Е.К.: Во сколько? Лет двадцать мне уже тогда было. А на этот замуж - это последнее было такое произведение, героическое, мной созданное. И я как-то про сочинительство забыла: раз событий нет, значит, все. А в 87-м году грянуло событие. Настала перестройка, и эти вышли из подполья, КэСэПэ это все вылезло. Я даже не знала, что у нас в Минске КСП есть. Я знала, конечно, что есть барды: Окуджава, Высоцкий, может, еще кого-то слышала.

Р.К.: Ну, а для себя ты слушала каких-то бардов?

Е.К.: Не слушала я их, я их знать не знала. Окуджава как-то на слуху был, в студенческой среде его пели, Высоцкий - где-то какие-то кассеты у кого-то слушались, а об остальных и понятия не имела, не подозревала, что их много. А, я еще Веронику Долину слышала раньше, что есть такая, но песен толком не знала.

М.К.: Ты как раз в это время работала, как ты когда-то сказала - офелией.

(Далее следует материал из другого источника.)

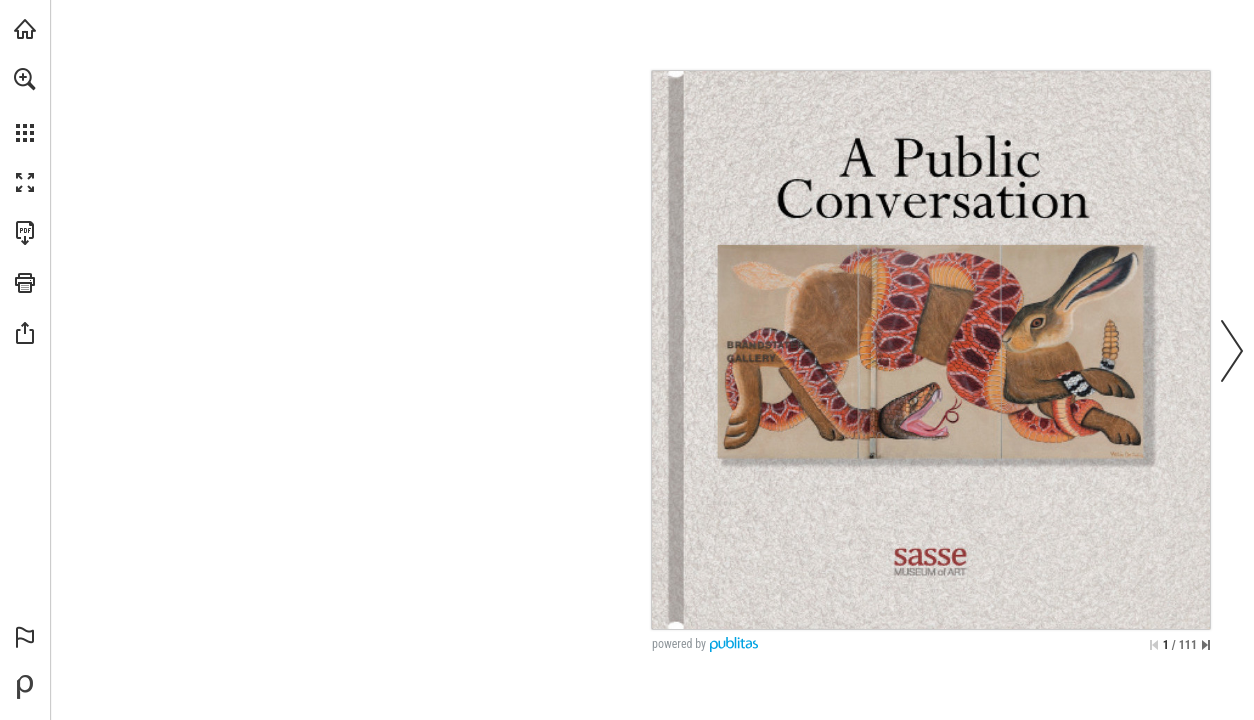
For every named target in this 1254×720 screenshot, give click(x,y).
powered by (679, 644)
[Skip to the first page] (1154, 645)
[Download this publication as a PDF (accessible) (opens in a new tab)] (25, 233)
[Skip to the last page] (1206, 645)
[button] (25, 79)
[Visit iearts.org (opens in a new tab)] (25, 29)
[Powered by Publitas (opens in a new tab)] (25, 687)
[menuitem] (25, 105)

Е.К.: Я работала офелией в проектном институте и пела песни советских композиторов в художественной самодеятельности. У меня так довольно неплохо получалось. Что же я там пела? А, песни Анны Герман, и была я местной звездой, и мне эти бардовские песни как-то и ни к чему были. Мне советские нравились. Я выбирала получше, которые действительно петь можно, со смыслом которые, а не просто тра-ля-ля, чтобы в душу западали слегка.
Вот я и пела спокойно, а однажды во Дворце Профсоюзов - большом очень - был концерт клуба "Ветразь", клуба нашего минского. Ветразь - это парус по-белорусски. Оказывается, в этом клубе было много народу, авторов там, правда, немного было, а в основном, поклонники, любители, которые выучивают песни, поют их хором, ездят на слеты - короче, такое КэСэПэ. Меня сестра позвала на этот концерт, мы сидели на балконе, а они так душевно пели! Выходят - одну песню поют, вторую... Обычная, конечно, самодеятельность, но мне так понравилось: это ж надо, как люди поют. А сестра моя сидит, говорит: "Вот тебе куда надо". Я сама даже сказала: "Вот куда мне надо - записаться к ним в клуб, я бы, может, там чего спела бы..." А сестра мне: "Хорошо, у меня там один знакомый мальчик есть, мы с ним в поход ходили, он в этом клубе состоит".
Там тоже с улицы не брали. "Я, - говорит сестра, - мальчику позвоню".
"Ладно, - говорю, - позвони, только весной, а то сейчас холодно!".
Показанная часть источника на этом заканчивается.